Which model shows households supplying factors of production and firms supplying goods & services?
Circular-flow model
The circular-flow model effectively illustrates the continuous movement of resources and products in an economy, showing households supplying factors of production to firms while firms provide goods and services back to households. This model captures the interdependent relationships between different economic agents, highlighting how income flows and resource allocation occurs in a market economy.
This model accurately represents the interaction between households and firms, where households provide labor and other resources, and firms produce goods and services in response. The circular-flow model emphasizes the flow of money, resources, and products, making it a fundamental illustration of economic cycles.
The crowding-out effect describes a scenario where increased government spending leads to a reduction in private sector investment, primarily due to higher interest rates. This concept does not address the relationships between households and firms in terms of production and consumption, making it irrelevant to the question.
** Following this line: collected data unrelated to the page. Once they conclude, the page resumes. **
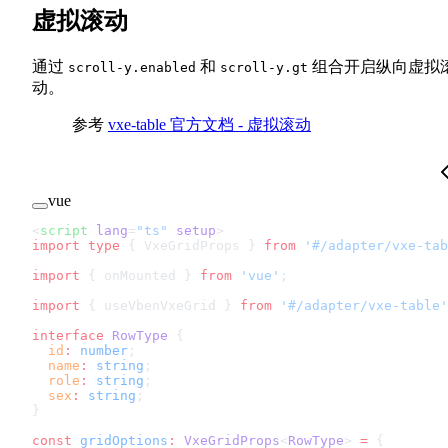
虚拟滚动
通过
和
组合开启纵向虚拟
scroll-y.enabled
scroll-y.gt
动。
参考
vxe-table 官方文档 - 虚拟滚动
vue
<
script
 lang
=
"ts"
 setup
>
import
 type
 { VxeGridProps } 
from
 '#/adapter/vxe-tab
import
 { onMounted } 
from
 'vue'
;
import
 { useVbenVxeGrid } 
from
 '#/adapter/vxe-table'
interface
 RowType
 {
  id
:
 number
;
  name
:
 string
;
  role
:
 string
;
  sex
:
 string
;
}
const
 gridOptions
:
 VxeGridProps
<
RowType
> 
=
 {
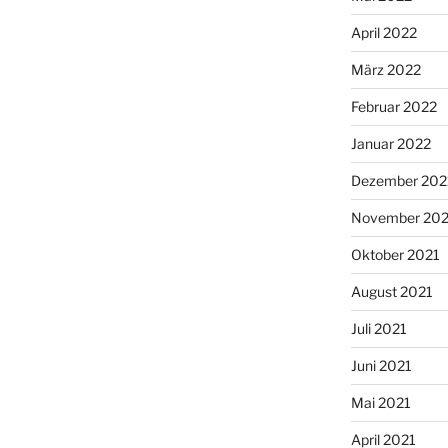
April 2022
März 2022
Februar 2022
Januar 2022
Dezember 202
November 202
Oktober 2021
August 2021
Juli 2021
Juni 2021
Mai 2021
April 2021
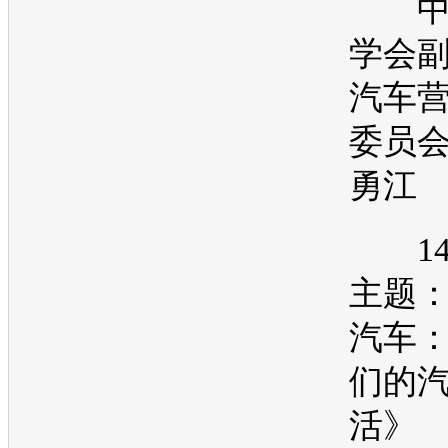
中
学会
汽车
委员会
勇江
14:4
主题
汽车
们的
活》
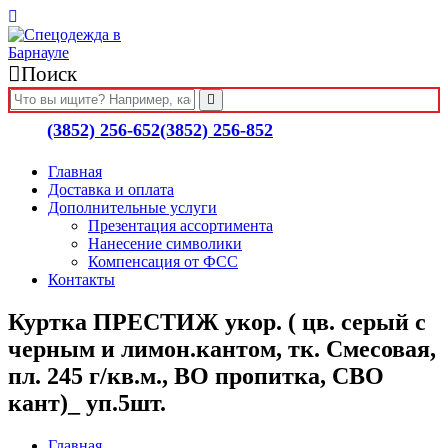
Поиск
(3852) 256-652
(3852) 256-852
Главная
Доставка и оплата
Дополнительные услуги
Презентация ассортимента
Нанесение символики
Компенсация от ФСС
Контакты
Куртка ПРЕСТИЖ укор. ( цв. серый с
черным и лимон.кантом, тк. Смесовая,
пл. 245 г/кв.м., ВО пропитка, СВО
кант)_ уп.5шт.
Главная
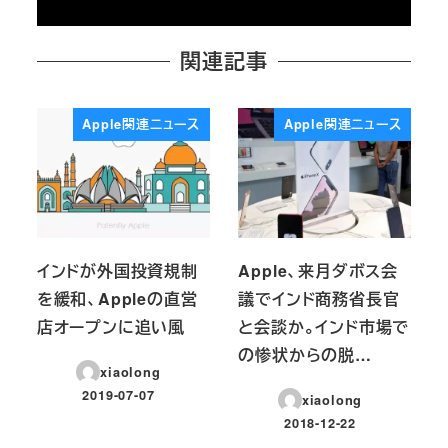
関連記事
Apple関連ニュース
Apple関連ニュース
インドが外国投資規制
Apple、来月ダボス会
を緩和、Appleの直営
議でインド商務省長官
店オープンに追い風
と会談か。インド市場で
の惨状からの脱…
xiaolong
2019-07-07
xiaolong
投稿日
2018-12-22
投稿日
Comparative-advantage theory focuses on how individuals or nations can benefit from specializing in the production of goods in which they have a lower opportunity cost, and then trading. While it relates to production and trade, it does not specifically illustrate the flow of resources between households and firms, as required by the question.
The production-possibilities curve (PPC) demonstrates the maximum possible output combinations of two goods that an economy can produce given its resources and technology. Although it is a useful tool for analyzing trade-offs and opportunity costs, it does not depict the interactions between households and firms in supplying factors of production and goods.
The circular-flow model is essential for understanding the dynamics between households and firms in an economy, emphasizing the exchange of factors of production and the supply of goods and services. In contrast, the other options address different economic concepts that do not illustrate this specific relationship. This understanding is crucial for analyzing how economies function and how resources are allocated efficiently.